After we had devoured the pizza and we were rounding up the kids to head home, I had such a content feeling. Friendships do that don't they? A good chat with a close friend is akin to a good accomplishment--you just feel so satisfied when you've taken the time to do it well.
Today I had a group of girlfriends and their kids over again. It too brightened my spirits. It's just so nice to forget yourself for awhile and just play with friends. It's also refreshing to have a good night's sleep. Amazing how waking up in the morning and thinking about the blank slate of a new day will help you to keep your issues in perspective.
Though I may not have everything I need, or I think I need, I do have so much more than most. I have wonderful friends and I am grateful for them.

Tuesday, October 30, 2007

What makes you sad?

Have you ever mourned the loss of something you never had? Something you recognized other people had and you envied, but try as you might, you would probably never have it in your life? I'm not talking about something superficial like a nice car or house or killer body, I'm talking something deeper like a relationship with a family member or close friend.
I don't think I would describe it as envy or jealousy of other people because I certainly don't begrudge anyone their happiness. I would love for everyone to be happy. I'm talking about something that's perhaps out of your control...A friendship that is taken from you without your permission...a missing piece of a relationship that will never be filled.
Take for instance my dad. My dad was around for about the first year of my life, or so I'm told. I don't ever remember him being there.
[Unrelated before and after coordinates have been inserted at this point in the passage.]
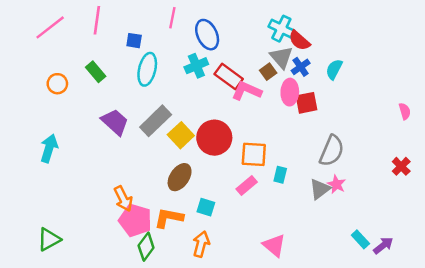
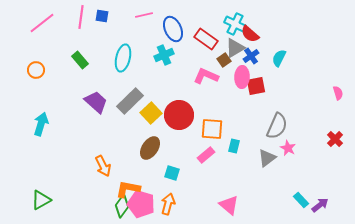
pink line: (172, 18) -> (144, 15), turned 66
blue square: (134, 41) -> (102, 16), moved
gray triangle: (281, 57) -> (235, 48), turned 40
red rectangle: (229, 77) -> (206, 39), moved
orange circle: (57, 84) -> (36, 70), moved
pink star: (336, 184) -> (288, 148), moved
orange L-shape: (169, 218) -> (128, 189), moved
pink pentagon: (135, 220) -> (141, 204), moved

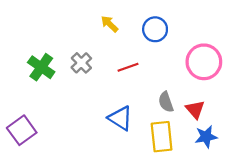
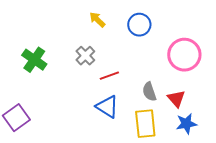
gray cross: (81, 63) -> (85, 56), moved
red line: (128, 67) -> (109, 76), moved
I don't really remember anything in my life before about age five which is actually quite a blessing I think. Well, my dad tried on and off throughout the years to be involved in my life in his minimalistic way. He would call and have me over for a couple of hours and then return me to my grandparents' house.
We didn't really develop anything closer than that until I was married actually. He calls me fairly frequently now. He often calls to tell me his troubles and sometimes get advice. I appreciate the effort he makes to be a part of my life. I don't think he had the greatest example of a father himself growing up and he openly admits that. The point is that he's trying now, in the best way he knows how, to be in my life.
This ties back into my first question--mourning the loss of something you'll never have--because I never had a dad. I had a grandpa who served in that capacity, but that doesn't mean that I don't need a dad because I have a grandpa. It would be like saying because I have my grandma, I don't need my mom.
I have reached a point in my life where I have to recognize that I will never have a dad. I don't call my biological father dad because I don't think I ever saw him fulfill that role in my life. I don't know that the love he feels for me is that of a father for a daughter. I know that he feels closer to his other kids than me and that's fine. I don't begrudge them their relationship with him. I'm glad he got a second chance to try and be a dad.
How do you fill those holes in your heart? How do you move past that desire to make things how they should be and accept someone else's right to hurt you? How do you look at them and feel such sadness and let it go and hope for better?
I wish I could explain this to her. I wish I could make her see how she makes me feel. She doesn't even know me.